What makes their work particularly fascinating is not solely the aesthetic aspect of it, but rather the fact that each piece could be viewed as a solution to ecological issues.
“Our work begins when we perceive an anomaly in the environment that is the result of opposing beliefs or contradictory metaphors,” they said, according to a statement on their studio’s website. “Moments when reality no longer appears seamless and the cost of belief has become outrageous offer the opportunity to create new spaces – first in the mind and thereafter in everyday life.”
In fact, in the 1960s, the couple pledged they would exclusively create art that involved environmental awareness and ecosystems.
The Harrisons offered a unique take on art and its purpose, demonstrating the ways in which society’s inclination towards beautiful things makes them more likely to care about important issues if they are exhibited in a tasteful way.
“All of the sudden people are looking at the environment in one way or another, and they’re looking differently,” said Helen in a video of their sculpture Wilma the Pig. “In other words, it’s bringing their attention in a way that is meaningful.’”
The work was displayed at the Museum of Contemporary Art in Los Angeles for their 2012 exhibition Ends of the Earth: Land Art to 1974, a remake of one of their earlier installations titled Hog Pasture, wherein the creative duo recreated a small live pasture within the Boston Museum of Fine Arts. They had intended on bringing a hog into the space, however, the museum refused.

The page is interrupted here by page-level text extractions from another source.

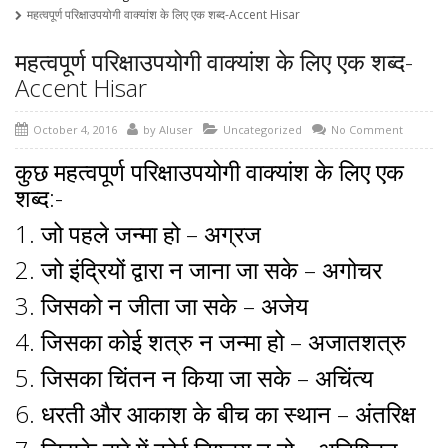
महत्वपूर्ण परिक्षाउपयोगी वाक्यांश के लिए एक शब्द-Accent Hisar
महत्वपूर्ण परिक्षाउपयोगी वाक्यांश के लिए एक शब्द-
Accent Hisar
October 4, 2016
by
AIuser
Uncategorized
No Comment
कुछ महत्वपूर्ण परिक्षाउपयोगी वाक्यांश के लिए एक
शब्द:-
1. जो पहले जन्मा हो – अग्रज
2. जो इंद्रियों द्वारा न जाना जा सके – अगोचर
3. जिसको न जीता जा सके – अजेय
4. जिसका कोई शत्रु न जन्मा हो – अजातशत्रु
5. जिसका चिंतन न किया जा सके – अचिंत्य
6. धरती और आकाश के बीच का स्थान – अंतरिक्ष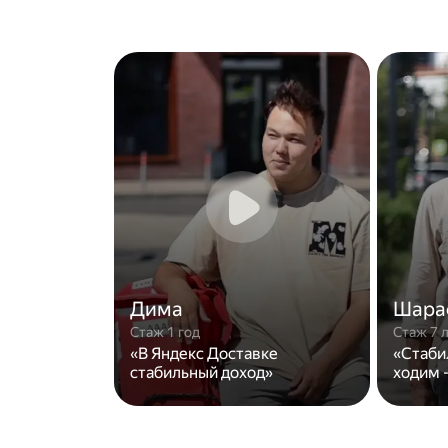
Дима
Шара
Стаж 1 год
Стаж 7 
«В Яндекс Доставке
«Стаби
стабильный доход»
ходим -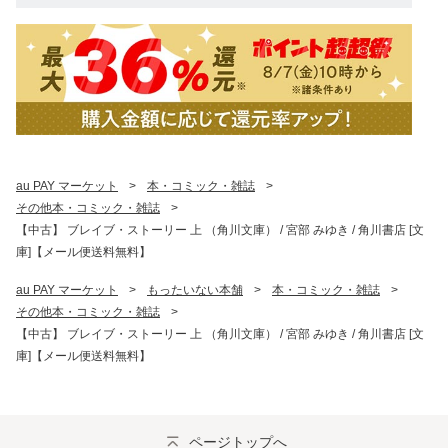
au PAY マーケット
>
本・コミック・雑誌
>
その他本・コミック・雑誌
>
【中古】 ブレイブ・ストーリー 上 （角川文庫） / 宮部 みゆき / 角川書店 [文
庫]【メール便送料無料】
au PAY マーケット
>
もったいない本舗
>
本・コミック・雑誌
>
その他本・コミック・雑誌
>
【中古】 ブレイブ・ストーリー 上 （角川文庫） / 宮部 みゆき / 角川書店 [文
庫]【メール便送料無料】
ページトップへ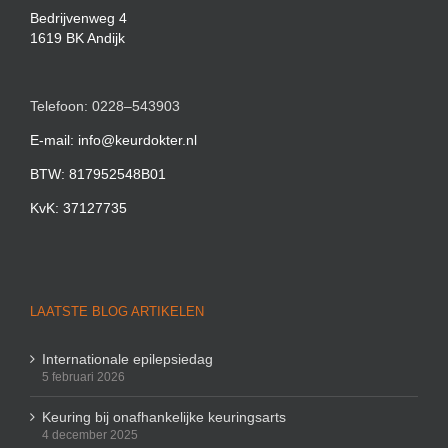
Bedrijvenweg 4
1619 BK Andijk
Telefoon: 0228–543903
E-mail: info@keurdokter.nl
BTW: 817952548B01
KvK: 37127735
LAATSTE BLOG ARTIKELEN
Internationale epilepsiedag
5 februari 2026
Keuring bij onafhankelijke keuringsarts
4 december 2025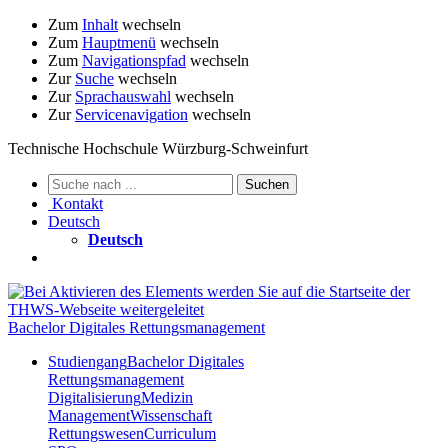
Zum
Inhalt
wechseln
Zum
Hauptmenü
wechseln
Zum
Navigationspfad
wechseln
Zur
Suche
wechseln
Zur
Sprachauswahl
wechseln
Zur
Servicenavigation
wechseln
Technische Hochschule Würzburg-Schweinfurt
Kontakt
Deutsch
Deutsch
Bachelor Digitales Rettungsmanagement
Studiengang
Bachelor Digitales
Rettungsmanagement
Digitalisierung
Medizin
Management
Wissenschaft
Rettungswesen
Curriculum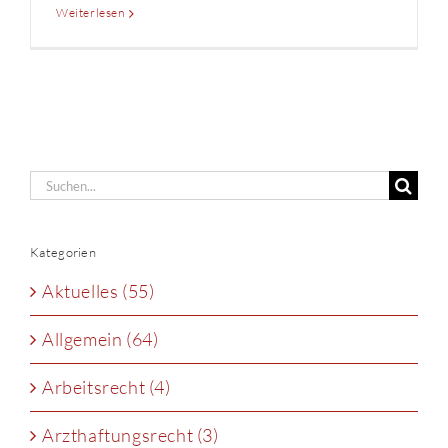
Weiterlesen
Suche
nach:
Kategorien
Aktuelles (55)
Allgemein (64)
Arbeitsrecht (4)
Arzthaftungsrecht (3)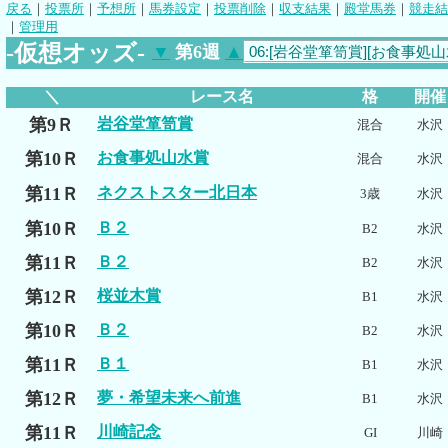
戻る
｜
投票所
｜
予想所
｜
馬券設定
｜
投票削除
｜
収支結果
｜
殿堂馬券
｜
競走結
｜
管理用
-仮想オッズ-
▼
第6週
▲
＼
レース名
格
開催
第9Ｒ
岩谷堂箪笥賞
混合
水沢
第10Ｒ
お食事処山水賞
混合
水沢
第11Ｒ
ネクストスター北日本
3歳
水沢
第10Ｒ
Ｂ２
B2
水沢
第11Ｒ
Ｂ２
B2
水沢
第12Ｒ
桜並木賞
B1
水沢
第10Ｒ
Ｂ２
B2
水沢
第11Ｒ
Ｂ１
B1
水沢
第12Ｒ
夢・希望未来へ前進
B1
水沢
第11Ｒ
川崎記念
GI
川崎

Among their other large-scale projects is The Force Majeure (2007 to present). The ongoing series is a manifesto for the present and the future and offers proposals to adapt to a changing world.
In fact, the Harrisons started the Center for the Study of the Force Majeure at the University of California, Santa Cruz, a research centre that enables the collaboration between artists and scientists in an effort to design projects that respond to climate change.
Despite art being often deemed unimportant, the Harrisons’ works and legacy demonstrate the ways in which art can serve as an alternative way of discussing important issues.
“Why not artists?” reads a statement on the Centre’s website. “Art is the court of last resort – and our best hope.”
Visuals courtesy of Taylor Reddam.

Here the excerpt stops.